In a bid to prevent such a rush, and to stop government-backed companies from undermining each other’s deals, the Dubai government’s finance department has created a debt management office.
The department, which was created in February, will co-ordinate the financing plans of the various state-owned companies and ensure that the debt is priced as low as possible.
At the moment, some deals are being priced far above the 53 basis points over the Emirates interbank offered rate (Eibor) that was established by the government of Dubai’s $4bn dirham-denominated bond issue in April.
This is despite the fact that the debt of state-owned companies essentially represents the same level of risk as lending directly to the Dubai government itself.
The current Dewa sukuk has been priced at 125 basis points over Eibor, more than twice the level of the government of Dubai’s transaction earlier this year, despite the fact it carries similar risk.
If it goes through at this level, the pricing would be the same as the dollar-denominated deal that Dewa abandoned in November 2007 because of high pricing.
Nakheel’s recent AED3.6bn ($980m) transaction was priced at 225 basis points over Eibor, although this was partly because it constituted exposure to the Dubai real estate market, which is seen as more risky.

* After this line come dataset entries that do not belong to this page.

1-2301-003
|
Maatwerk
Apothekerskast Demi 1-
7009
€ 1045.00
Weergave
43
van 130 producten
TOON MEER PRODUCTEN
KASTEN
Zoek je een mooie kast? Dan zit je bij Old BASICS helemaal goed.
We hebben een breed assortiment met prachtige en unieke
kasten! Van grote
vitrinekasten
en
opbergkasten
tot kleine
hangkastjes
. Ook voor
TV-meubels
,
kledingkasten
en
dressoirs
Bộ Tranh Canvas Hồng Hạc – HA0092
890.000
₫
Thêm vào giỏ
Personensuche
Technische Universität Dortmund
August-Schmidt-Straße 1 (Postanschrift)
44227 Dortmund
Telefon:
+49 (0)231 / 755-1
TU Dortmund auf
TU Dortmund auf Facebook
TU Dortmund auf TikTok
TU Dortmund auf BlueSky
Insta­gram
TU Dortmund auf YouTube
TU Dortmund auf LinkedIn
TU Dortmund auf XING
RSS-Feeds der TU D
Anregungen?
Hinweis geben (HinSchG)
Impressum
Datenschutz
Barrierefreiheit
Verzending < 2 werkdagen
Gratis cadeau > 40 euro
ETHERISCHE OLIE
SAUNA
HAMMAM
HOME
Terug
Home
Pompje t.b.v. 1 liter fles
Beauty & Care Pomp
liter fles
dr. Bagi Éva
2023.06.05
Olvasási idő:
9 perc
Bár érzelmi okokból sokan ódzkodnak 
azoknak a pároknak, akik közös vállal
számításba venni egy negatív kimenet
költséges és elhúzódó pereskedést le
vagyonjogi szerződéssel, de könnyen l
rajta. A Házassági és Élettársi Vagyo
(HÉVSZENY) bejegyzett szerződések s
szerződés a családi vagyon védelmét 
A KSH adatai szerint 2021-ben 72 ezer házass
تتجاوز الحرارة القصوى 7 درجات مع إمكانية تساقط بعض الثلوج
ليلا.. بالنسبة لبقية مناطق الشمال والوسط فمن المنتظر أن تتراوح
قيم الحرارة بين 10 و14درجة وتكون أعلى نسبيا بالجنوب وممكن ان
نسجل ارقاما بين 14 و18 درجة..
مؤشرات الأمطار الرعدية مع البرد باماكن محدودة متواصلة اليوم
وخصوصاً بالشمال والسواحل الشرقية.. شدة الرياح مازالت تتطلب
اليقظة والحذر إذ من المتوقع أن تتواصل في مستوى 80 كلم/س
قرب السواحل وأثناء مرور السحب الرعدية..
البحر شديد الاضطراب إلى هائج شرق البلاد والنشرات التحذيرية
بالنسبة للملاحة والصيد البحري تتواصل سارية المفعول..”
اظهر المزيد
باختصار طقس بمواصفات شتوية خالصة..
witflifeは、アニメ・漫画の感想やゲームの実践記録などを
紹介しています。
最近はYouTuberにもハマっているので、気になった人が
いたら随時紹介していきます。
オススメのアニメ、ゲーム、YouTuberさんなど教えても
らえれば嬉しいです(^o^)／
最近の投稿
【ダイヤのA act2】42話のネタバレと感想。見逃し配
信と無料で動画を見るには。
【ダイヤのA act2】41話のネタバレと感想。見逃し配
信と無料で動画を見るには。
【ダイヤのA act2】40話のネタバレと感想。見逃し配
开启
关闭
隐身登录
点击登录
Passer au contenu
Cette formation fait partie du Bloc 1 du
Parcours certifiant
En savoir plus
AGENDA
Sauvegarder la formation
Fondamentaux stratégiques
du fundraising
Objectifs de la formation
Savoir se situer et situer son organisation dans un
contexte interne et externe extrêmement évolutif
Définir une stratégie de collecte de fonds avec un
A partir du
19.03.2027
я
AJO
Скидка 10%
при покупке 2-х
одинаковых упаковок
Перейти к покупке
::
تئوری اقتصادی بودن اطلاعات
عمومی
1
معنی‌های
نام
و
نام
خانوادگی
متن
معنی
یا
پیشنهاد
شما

Bankers are now watching the $5bn Dubai World refinancing for an indication of where the market is going. The deal is being structured with both dollar and dirham tranches of various maturities and should give an indication of the general sentiment in the market.
However, the biggest hurdle to the reopening of the dollar market will be local banks, which have not raised any dollar funding of their own for about 12 months.
Until they address this shortfall, they will not be able to do any large-scale lending in dollars. Most banks had typically been tapping dollar funding markets twice a year until the credit crunch led to a massive increase in debt costs.